Tenía un caballo abajo mío y otro arriba. Volví a cerrar los ojos. Los abrí de nuevo: el chino, uno de los rastis, me llevaba cargando mi cintura en su hombro. Ibamos en un caballo del color del café con leche y me dejé cargar alrededor de una hora. Al atardecer vimos lejos, desordenadas en el horizonte, casas blancas, a las que vamos a apuntar a partir de mañana. Los caballos y los rastis insisten en parar a comer y pasar la noche acá. Por mí mejor, estoy dolorido. Los otros tres blancos querrían seguir la marcha hacia las construcciones que vimos hace unas horas, hacerla, la marcha, a ciegas, porque la luna está tapada por nubes que no van a despejar. El último pueblo que pisamos era de casas destruídas en las que solamente quedaban gatos y perros y pocas gallinas. Comimos gallina, comimos perro y comimos gato: la única carne desde que salimos de Gita. Secretamente (todo está funcionando secretamente) todos esperamos que un caballo desista para volver a comer carne. Llegado un punto es placentero el cansancio, es placentero el hambre, placentero el dolor de cintura. También secretamente, claro.

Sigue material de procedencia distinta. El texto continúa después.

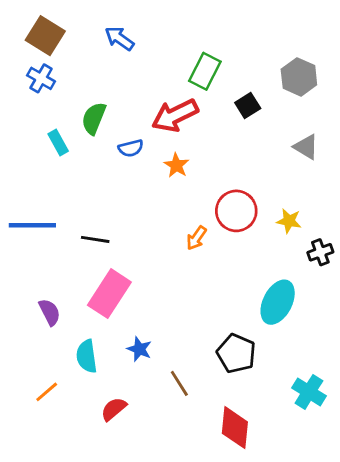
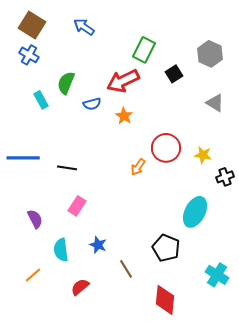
pink rectangle: (109, 294) -> (77, 206), size x0.6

Vi pasar la sombra de un pájaro, pero levanté la cabeza y volando no había ningún pájaro. La última bandada que vimos formaba una C que progresivamente fue mutando a T. Puntos negros en un cielo nublado, formando una C que se transformó en T.

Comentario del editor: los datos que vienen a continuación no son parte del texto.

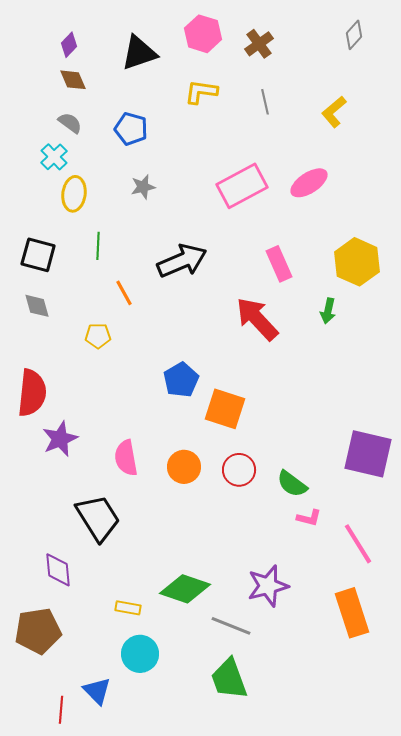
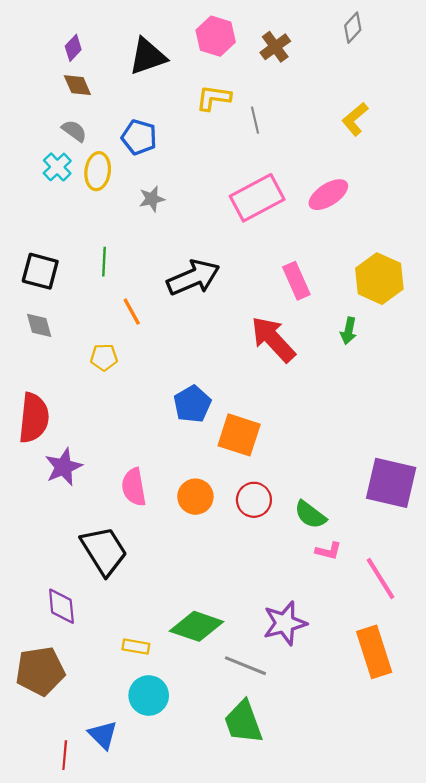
gray diamond: (354, 35) -> (353, 28), moved
gray line: (265, 102) -> (255, 120), moved
yellow ellipse: (74, 194) -> (98, 171), moved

Los mujeres ya duermen. Los rastis, a muchos metros, hablan susurrando, tejen. “¿Sabés qué me comería yo? Una mulita”. Son muchos, todos negros, menos el chino. “¿Porqué ya no se ven pájaros?”.
A la mañana levantó viento. Fumagalli nos despertó porque le pareció escuchar voces traídas por ese viento fino y tenso desde donde ayer se veían casas: hoy el horizonte ya no está tan limpio y solamente el chino cree ver lo mismo que ayer. Un mujer se pasó la mañana vendándome la cintura. Ya creo que puedo volver a cabalgar.
Cabalgamos todo el día y nunca llegamos ni pudimos ver de nuevo las casas blancas. Estamos perdidos. “¿Sabés qué me comería yo? Un chancho me comería yo, un chancho entero, no un lechón: un chancho”.
Ayer, un calor bobo, vimos un cementerio de aves. Gallinas y tordos más que nada, plumas desparramadas (más que nada) por espacio de una hectárea. Dormimos sobre las plumas para amortiguar. “Es de buena suerte”.
Ya nadie habla: cabalgamos en silencio sin mirarnos la cara. Yo pienso: creo que a C la quise de verdad, pero recién ahora me doy cuenta. Pienso: el desierto estaba cubierto con plumas.
Dimos con una bocha de casitas y gente. Gritamos, festejamos, hablamos como ametralladoras. El pueblo se llama Duras y el líder es un hombre oscuro de bigote blanco. Fuimos un acontecimiento: las mujeres del lugar, al ver de lejos nuestros caballos y nosotros, se acercaron corriendo, gritando. Nos dieron de comer avena y huevos. “¿En qué idioma escribís?”, “en español”, “¿porqué?”, “porque soy de Argentina”. Las mujeres se agrupan para escucharme hablar.
- ¿Qué les pasa a nuestros caballos?
- Se cansan, bajan.
También comimos hongos y raíces de un arbol llamado Gambo, muy nutritivas, de las que pensamos llenar las bolsas de los rastis. Todos los animales de pueblo, menos las gallinas, están enfermos, seguimos sin comer carne. Pasó una semana y ya se habla de seguir hacia el este. Dos de los rastis van a quedarse. Creen que embarazaron a alguien y pidieron permiso para quedarse. Sus caballos siguen con nosotros.
Arrancamos de buen humor, cantando. En Duras había un gato blanco, recién nacido enfermo desnutrido y pelado. Tenía los ojos cerrados: a punto de morir solamente se movía respirando (costillas adentro costillas afuera). Una gallina, gorda, a los picotazos empezó a comerlo cuando todavía respiraba.
Llegamos a la orilla: en Gita éramos el doble de hombres y de caballos que ahora. Nos sentamos a mirar el agua, nos dormimos y volvemos a despertar tantas veces.